This is Part 2 of a 3-part series. See Part 1 on reading full-length texts here. Image courtesy of Jain Basil Aliyas
This series began with a post about the importance of reading full-length texts. In addition to these–the primary course reading for the semester–most of our assignments on DevelopingWriters.net include supplementary readings and videos, which try to capture the complex issues of our books in current news. In my own classes this fall, we’re reading Jacqueline Woodson’s Brown Girl Dreaming, along with articles about the politics of Black women’s hair; the ongoing problems of lead-contaminated water in poor neighborhoods; and the lasting impact of segregated neighborhoods–all of which touch upon a recurring image, theme, or conflict in Woodson’s book. Moreover, nearly every poem references an author, historical event, famous Black figure, Biblical story, or political movement which students will need to look up in order to fully appreciate and engage with the main reading. What I’m wrestling with as I plan these classes: what do I want students to do with all of these related texts? Do the supplementary texts simply serve to reinforce the main text (as if to say, see guys, the issue is real and ongoing!) How can they use one text to say something new about another text? How do we talk about the same issue in different genres, eras, and locations?

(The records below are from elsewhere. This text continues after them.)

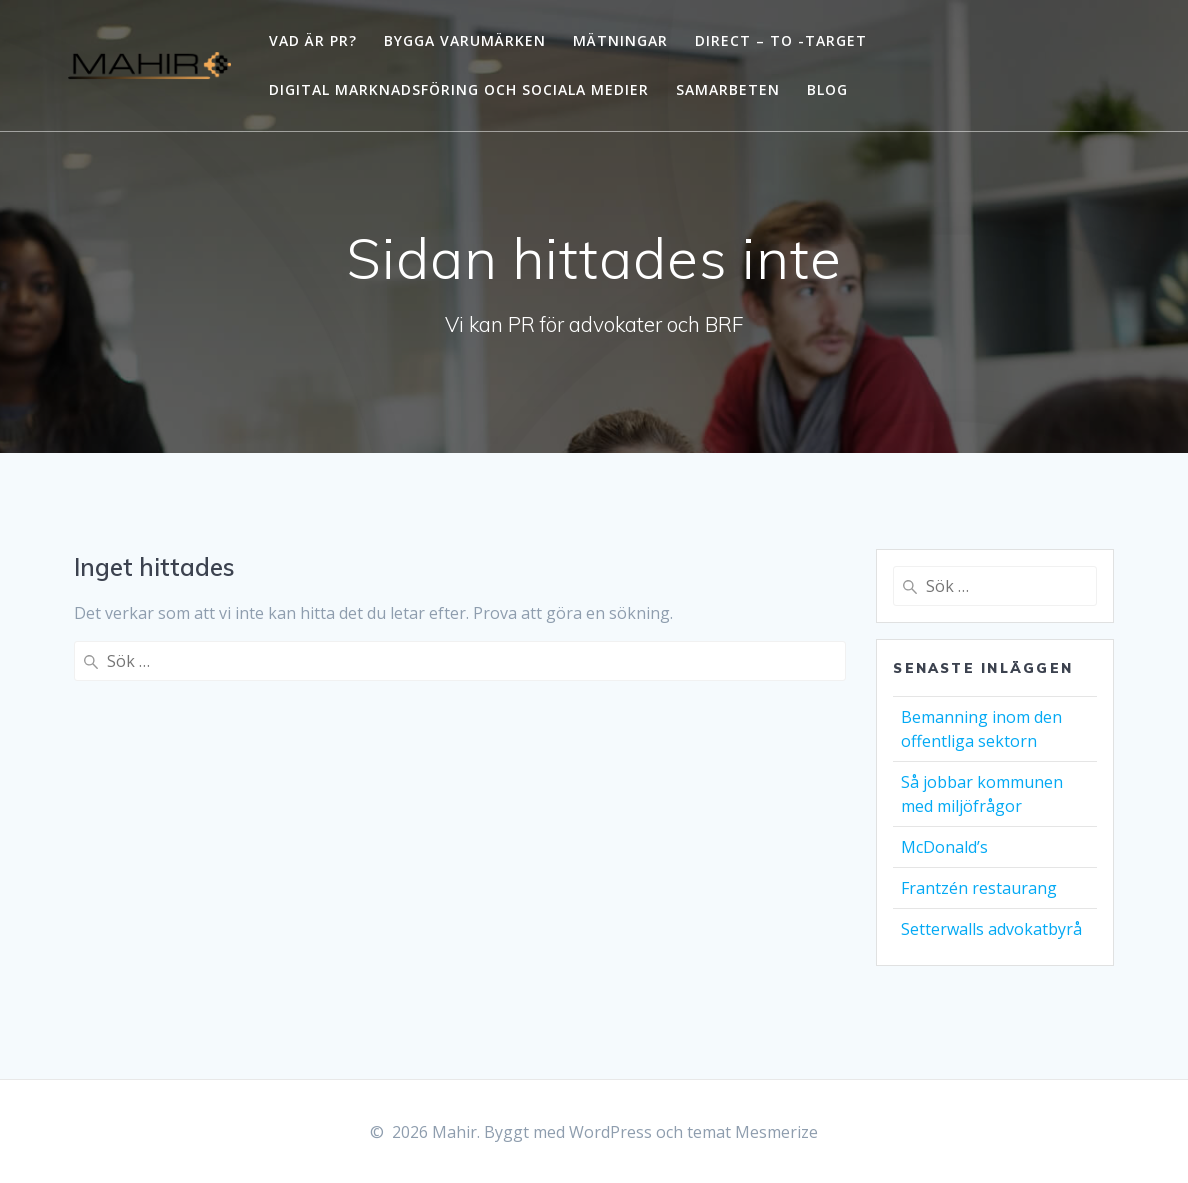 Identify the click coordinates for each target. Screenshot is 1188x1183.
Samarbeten (728, 89)
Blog (827, 89)
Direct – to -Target (781, 40)
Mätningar (620, 40)
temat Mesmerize (752, 1132)
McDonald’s (944, 847)
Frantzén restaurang (979, 888)
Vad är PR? (313, 40)
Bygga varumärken (465, 40)
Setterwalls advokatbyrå (991, 929)
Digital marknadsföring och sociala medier (459, 89)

The complexity of reading and synthesizing multiple texts is what Cheryl Hogue Smith addresses in her article, “Basic Writers and the Echoes of Intertextuality” (TETYC, Vol. 39, No. 2, December 2011). The whole article is very much worth your time, and explores the skill of intertextual analysis that we are heavily invested in our students mastering.
Smith begins with a teaching anecdote: After carefully selecting a set of related readings and visuals, she was surprised to discover that her students did not see the connections among the material—some were even about the same story or historical figures. With much guidance and prompting, students finally discerned the relationships between texts, but their difficulty prompts Smith to reflect, “It appeared to me that my students were compartmentalizing each ‘reading’ in that each reading was isolated somewhere in their minds.”

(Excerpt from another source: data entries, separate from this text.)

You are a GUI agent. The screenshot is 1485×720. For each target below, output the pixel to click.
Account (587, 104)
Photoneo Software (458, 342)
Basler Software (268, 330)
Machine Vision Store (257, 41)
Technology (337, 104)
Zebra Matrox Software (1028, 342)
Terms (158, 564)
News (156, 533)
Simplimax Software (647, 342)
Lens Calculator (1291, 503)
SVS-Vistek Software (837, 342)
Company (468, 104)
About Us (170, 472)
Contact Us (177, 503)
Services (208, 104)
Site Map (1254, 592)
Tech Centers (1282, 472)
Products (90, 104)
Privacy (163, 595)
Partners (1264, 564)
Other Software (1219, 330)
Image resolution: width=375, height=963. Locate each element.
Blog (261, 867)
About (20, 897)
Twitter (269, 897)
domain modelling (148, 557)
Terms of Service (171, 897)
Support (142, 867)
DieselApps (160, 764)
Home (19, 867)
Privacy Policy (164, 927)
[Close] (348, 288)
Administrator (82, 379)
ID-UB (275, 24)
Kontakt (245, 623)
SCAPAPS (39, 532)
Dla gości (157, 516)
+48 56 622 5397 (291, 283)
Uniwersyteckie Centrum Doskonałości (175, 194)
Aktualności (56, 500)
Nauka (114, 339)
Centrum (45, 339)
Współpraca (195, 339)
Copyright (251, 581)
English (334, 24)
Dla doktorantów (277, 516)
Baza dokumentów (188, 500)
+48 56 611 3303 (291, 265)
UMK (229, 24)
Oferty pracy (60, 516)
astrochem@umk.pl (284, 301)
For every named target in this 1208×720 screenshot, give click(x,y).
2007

From there, Smith sets out to investigate and approach solutions to this difficulty of intertextual awareness and analysis. Some of her conclusions include:
Difficulty with intertextual analysis is NOT due a student’s innate lack of skill.
“Were they incapable of seeing intertextual connections? The answer, of course, is ‘obviously not,’ since I have often seen my students relate songs or TV shows to their life experiences, or connect songs and TV shows to other songs and TV shows. But since most of the basic writers who cross my path admit to having read so few academic texts in the past, I’m not sure whether the notion of ‘intertexutality’ with academic texts is something they knew that they were supposed to experience.”
Intertextuality is learned with practice, time, and reinforcement.
“intertextuality is also a habit of mind. That is, students need to be told about and to have repeated experiences in the discovery and generation of intertextual connections—at least the discovery of that initial connection between texts.”
We don’t actually teach intertextuality, even when we think we are. Borrowing from Walter Werner:
“even in high school social studies textbooks, where authors strategically place an image and words together, ‘providing context for and implying comment upon each other’ none of the books explicitly alerted readerst to the concept of the words and images connecting. The authors of the textbooks seemed to take for granted that the students would look at the images and read the words and then use the connections as a tool for analysis”
So, we must actively teach intertextuality, not leave students to read our minds, figure it out by luck or accident, or fail altogether.
“we need to first show them that academic texts speak to one another, that as readers they should take what they’ve learned from one text to help them understand another.”
And we have to make their experience and desires relevant in the curriculum.
“To help struggling students notice intertextuality, maybe we have to first provide them with texts we know they will be more likely to care about”
Intertexutal analysis is an act of meta-cognition.
“if students can learn to think about their thinking as they are reading, that is, if students can think metacognitibely about texts as they read, they can begin to de-compartmentalize, remember, and connect the texts we assign and recognize the rich intertextuality that academic texts have to offer.”
Ultimately, we must change the way we teach reading.
“We must also help them change the way they view reading so that the act—not just the text—doesn’t become an isolated event”; “In the case of many basic writers, they do read actively, but their active engagement often consists of mining texts for what they hope is the ‘right’ answer that they assume their teachers want and that more successful students already know.”
Hogue Smith’s article has pushed me to introduce all course readings more carefully and deliberately, to plan to speak more openly about academic discourse’s expectations, and to think about my ongoing task of instilling this particular habit of mind, rather than expecting it on the first day. It may sound as if we risk “giving away the answers” if we tell students what to look for in a text. But good writing isn’t about this kind of test, and developing student writing should be about collaboration, with scaffolding and guidance.
My older daughter is really into pirates and buried treasure right now, so this metaphor is on my mind: Maybe our job is to first tell students there is a gem to be found, and we can even show them where exactly it’s buried. It sill leaves the student to do all the work of digging it up, shaping, polishing, and presenting it. And for the many subsequent times they will be faced with unmapped territory, we give them experience to know there is a pay off to getting their hands dirty.